=== EXERCISE INPUT ===

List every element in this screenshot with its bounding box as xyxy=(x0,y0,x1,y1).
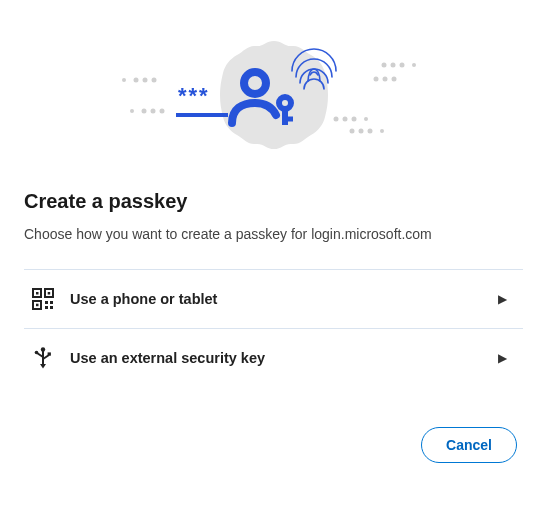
svg-point-6 xyxy=(150,109,155,114)
dialog-subtitle: Choose how you want to create a passkey … xyxy=(24,225,523,245)
option-phone-label: Use a phone or tablet xyxy=(70,291,482,307)
svg-point-4 xyxy=(130,109,134,113)
passkey-illustration: *** xyxy=(24,20,523,170)
svg-point-1 xyxy=(133,78,138,83)
svg-rect-37 xyxy=(45,306,48,309)
passkey-dialog: *** Cre xyxy=(0,0,547,483)
svg-point-17 xyxy=(351,117,356,122)
option-key-label: Use an external security key xyxy=(70,350,482,366)
svg-rect-42 xyxy=(48,352,51,355)
svg-text:***: *** xyxy=(178,83,210,108)
svg-rect-35 xyxy=(45,301,48,304)
cancel-button[interactable]: Cancel xyxy=(421,427,517,463)
option-external-key[interactable]: Use an external security key ▶ xyxy=(24,328,523,387)
svg-point-12 xyxy=(373,77,378,82)
svg-rect-36 xyxy=(50,301,53,304)
dialog-footer: Cancel xyxy=(24,427,523,463)
option-phone-tablet[interactable]: Use a phone or tablet ▶ xyxy=(24,269,523,328)
svg-point-19 xyxy=(349,129,354,134)
svg-point-8 xyxy=(381,63,386,68)
svg-point-41 xyxy=(35,350,39,354)
svg-point-18 xyxy=(364,117,368,121)
svg-point-0 xyxy=(122,78,126,82)
svg-point-9 xyxy=(390,63,395,68)
svg-point-22 xyxy=(380,129,384,133)
svg-point-21 xyxy=(367,129,372,134)
svg-rect-24 xyxy=(176,113,228,117)
svg-point-3 xyxy=(151,78,156,83)
svg-point-10 xyxy=(399,63,404,68)
svg-point-13 xyxy=(382,77,387,82)
svg-point-20 xyxy=(358,129,363,134)
svg-rect-38 xyxy=(50,306,53,309)
svg-point-7 xyxy=(159,109,164,114)
chevron-right-icon: ▶ xyxy=(498,292,515,306)
svg-point-11 xyxy=(412,63,416,67)
usb-icon xyxy=(32,347,54,369)
svg-rect-30 xyxy=(36,292,39,295)
svg-point-5 xyxy=(141,109,146,114)
svg-point-14 xyxy=(391,77,396,82)
svg-rect-32 xyxy=(48,292,51,295)
chevron-right-icon: ▶ xyxy=(498,351,515,365)
svg-point-16 xyxy=(342,117,347,122)
svg-point-2 xyxy=(142,78,147,83)
dialog-title: Create a passkey xyxy=(24,190,523,213)
svg-rect-34 xyxy=(36,303,39,306)
svg-point-15 xyxy=(333,117,338,122)
qr-icon xyxy=(32,288,54,310)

===

■ **YOUR INSTRUCTIONS**: Output the full set of records above without changing a word, and drop the images.

■ **ANSWER BELOW**:
List every element in this screenshot with its bounding box as xyxy=(x0,y0,x1,y1).
svg-point-6 xyxy=(150,109,155,114)
dialog-subtitle: Choose how you want to create a passkey … xyxy=(24,225,523,245)
option-phone-label: Use a phone or tablet xyxy=(70,291,482,307)
svg-point-4 xyxy=(130,109,134,113)
passkey-illustration: *** xyxy=(24,20,523,170)
svg-point-1 xyxy=(133,78,138,83)
svg-rect-37 xyxy=(45,306,48,309)
passkey-dialog: *** Cre xyxy=(0,0,547,483)
svg-point-17 xyxy=(351,117,356,122)
option-key-label: Use an external security key xyxy=(70,350,482,366)
svg-rect-42 xyxy=(48,352,51,355)
svg-text:***: *** xyxy=(178,83,210,108)
svg-rect-35 xyxy=(45,301,48,304)
cancel-button[interactable]: Cancel xyxy=(421,427,517,463)
option-external-key[interactable]: Use an external security key ▶ xyxy=(24,328,523,387)
svg-point-12 xyxy=(373,77,378,82)
svg-rect-36 xyxy=(50,301,53,304)
dialog-footer: Cancel xyxy=(24,427,523,463)
option-phone-tablet[interactable]: Use a phone or tablet ▶ xyxy=(24,269,523,328)
svg-point-19 xyxy=(349,129,354,134)
svg-point-8 xyxy=(381,63,386,68)
svg-point-41 xyxy=(35,350,39,354)
svg-point-18 xyxy=(364,117,368,121)
svg-point-0 xyxy=(122,78,126,82)
svg-point-9 xyxy=(390,63,395,68)
svg-point-22 xyxy=(380,129,384,133)
svg-point-21 xyxy=(367,129,372,134)
svg-rect-24 xyxy=(176,113,228,117)
svg-point-3 xyxy=(151,78,156,83)
svg-point-10 xyxy=(399,63,404,68)
svg-point-13 xyxy=(382,77,387,82)
svg-point-20 xyxy=(358,129,363,134)
svg-rect-38 xyxy=(50,306,53,309)
svg-point-7 xyxy=(159,109,164,114)
chevron-right-icon: ▶ xyxy=(498,292,515,306)
svg-point-11 xyxy=(412,63,416,67)
usb-icon xyxy=(32,347,54,369)
svg-rect-30 xyxy=(36,292,39,295)
svg-point-5 xyxy=(141,109,146,114)
svg-point-14 xyxy=(391,77,396,82)
svg-rect-32 xyxy=(48,292,51,295)
chevron-right-icon: ▶ xyxy=(498,351,515,365)
svg-point-16 xyxy=(342,117,347,122)
svg-point-2 xyxy=(142,78,147,83)
dialog-title: Create a passkey xyxy=(24,190,523,213)
svg-rect-34 xyxy=(36,303,39,306)
svg-point-15 xyxy=(333,117,338,122)
qr-icon xyxy=(32,288,54,310)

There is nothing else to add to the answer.